**Work to be completed**
Copy the lines below verbatim. Begin with the first and end with the line containing "I guide people".

(Beginning of Input material)

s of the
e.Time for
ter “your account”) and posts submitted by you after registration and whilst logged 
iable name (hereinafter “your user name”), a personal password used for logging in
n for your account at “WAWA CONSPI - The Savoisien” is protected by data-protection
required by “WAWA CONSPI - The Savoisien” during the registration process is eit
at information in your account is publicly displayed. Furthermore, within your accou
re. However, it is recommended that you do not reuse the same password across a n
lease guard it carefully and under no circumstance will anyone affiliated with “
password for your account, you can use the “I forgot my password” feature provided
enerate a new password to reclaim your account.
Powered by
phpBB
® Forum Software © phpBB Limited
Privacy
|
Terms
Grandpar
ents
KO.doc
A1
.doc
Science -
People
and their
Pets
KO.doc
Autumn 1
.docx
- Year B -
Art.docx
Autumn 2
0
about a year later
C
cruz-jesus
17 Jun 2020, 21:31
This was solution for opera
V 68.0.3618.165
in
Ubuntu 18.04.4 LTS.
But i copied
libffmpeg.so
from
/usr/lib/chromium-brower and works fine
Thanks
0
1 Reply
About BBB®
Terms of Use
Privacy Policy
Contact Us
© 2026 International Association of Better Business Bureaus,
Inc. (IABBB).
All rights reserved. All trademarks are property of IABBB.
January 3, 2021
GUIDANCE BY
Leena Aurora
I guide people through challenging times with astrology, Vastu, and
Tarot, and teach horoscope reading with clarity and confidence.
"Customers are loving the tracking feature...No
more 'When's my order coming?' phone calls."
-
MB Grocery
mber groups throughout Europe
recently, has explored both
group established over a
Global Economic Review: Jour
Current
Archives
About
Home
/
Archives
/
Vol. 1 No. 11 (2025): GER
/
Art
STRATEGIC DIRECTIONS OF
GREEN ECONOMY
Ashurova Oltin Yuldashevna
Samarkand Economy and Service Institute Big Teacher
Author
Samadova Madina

(End of Input material)

**Your response**
s of the
e.Time for
ter “your account”) and posts submitted by you after registration and whilst logged 
iable name (hereinafter “your user name”), a personal password used for logging in
n for your account at “WAWA CONSPI - The Savoisien” is protected by data-protection
required by “WAWA CONSPI - The Savoisien” during the registration process is eit
at information in your account is publicly displayed. Furthermore, within your accou
re. However, it is recommended that you do not reuse the same password across a n
lease guard it carefully and under no circumstance will anyone affiliated with “
password for your account, you can use the “I forgot my password” feature provided
enerate a new password to reclaim your account.
Powered by
phpBB
® Forum Software © phpBB Limited
Privacy
|
Terms
Grandpar
ents
KO.doc
A1
.doc
Science -
People
and their
Pets
KO.doc
Autumn 1
.docx
- Year B -
Art.docx
Autumn 2
0
about a year later
C
cruz-jesus
17 Jun 2020, 21:31
This was solution for opera
V 68.0.3618.165
in
Ubuntu 18.04.4 LTS.
But i copied
libffmpeg.so
from
/usr/lib/chromium-brower and works fine
Thanks
0
1 Reply
About BBB®
Terms of Use
Privacy Policy
Contact Us
© 2026 International Association of Better Business Bureaus,
Inc. (IABBB).
All rights reserved. All trademarks are property of IABBB.
January 3, 2021
GUIDANCE BY
Leena Aurora
I guide people through challenging times with astrology, Vastu, and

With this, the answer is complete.